Mr. Kim and I have been married just over a month now, and it’s been great! I’m still reveling in the memories and warmth of our ceremony and reception and eagerly awaiting the rest of the photographs so I can
stare at us and think about how good-looking we are reminisce about the good times we shared with friends and family.
Of course, for all the promises and partying to mean anything to earthly powers, you need a marriage license beforehand. The process is different in every state (and in some states, every county), but here’s our experience.

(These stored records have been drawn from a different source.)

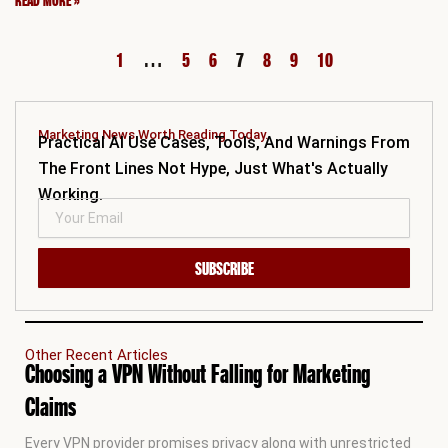
READ MORE »
1
…
5
6
7
8
9
10
Marketing News Worth Reading Today.
Practical AI Use Cases, Tools, And Warnings From
The Front Lines Not Hype, Just What's Actually
Working.
SUBSCRIBE
Other Recent Articles
Choosing a VPN Without Falling for Marketing
Claims
Every VPN provider promises privacy along with unrestricted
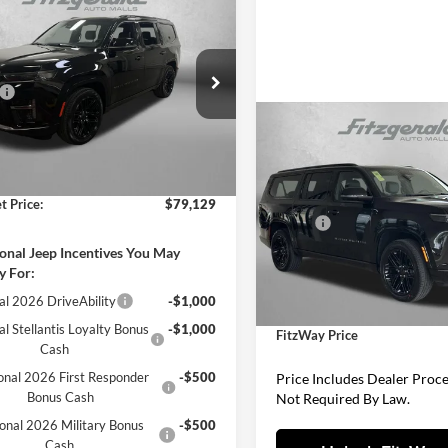
Jeep Grand
$79,129
neer
LIMITED
FITZWAY PRICE
RVE 4X4
Less
gerald Countryside Chrysler Jeep
$82,655
rwater
 Fee:
+$1,199
4SJVBP3TS160797
Stock:
J160797
Compare Vehicle
2026
Jeep Grand
WSJH75
$81,93
nic Titling Fee:
+$199
Wagoneer
L LIMITED
FITZWAY PRI
Ext.
Int.
 Discount:
-$4,924
ck
RESERVE 4X4
Less
t Price:
$79,129
Fitzgerald CDJR Hagerstown
MSRP:
VIN:
1C4SJSBP1TS185101
Stock
Model:
WSJH76
Dealer Discount:
onal Jeep Incentives You May
y For:
Internet Price:
In Stock
al 2026 DriveAbility
-$1,000
Dealer Processing Charge
al Stellantis Loyalty Bonus
-$1,000
FitzWay Price
Cash
onal 2026 First Responder
-$500
Price Includes Dealer Proc
Bonus Cash
Not Required By Law.
onal 2026 Military Bonus
-$500
Cash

First, the basics: Whether you’re a US citizen or not, getting a Mississippi marriage license involves the same requirements. To get married in Mississippi, you need about $22 cash and ID that proves age. A driver’s license or state ID is fine even for a noncitizen bride or groom; if you don’t have a driver’s license, a passport also works. If you’re under 21, you also need parental consent, and if you’ve been married before, you need a divorce decree or death certificate. You also need the information to fill out the forms–you can read more about this below. You can get the license the same day you apply if you fulfill all the requirements above, and it doesn’t expire.
So back to the story:
This being Mississippi, where it can get difficult to find a public building without a Confederate monument out front, I was slightly nervous, in the beginning, about even going to the courthouse with Mr. Kim to legalize our obviously interracial union. I didn’t think anything dangerous or even confrontational would happen–Mississippians as a group are the most polite people I know, in spite (or because?) of all the guns–but after all, 29 percent of Mississippi’s likely GOP voters surveyed in 2012 said they thought interracial marriage should be illegal (and 21 percent more weren’t sure).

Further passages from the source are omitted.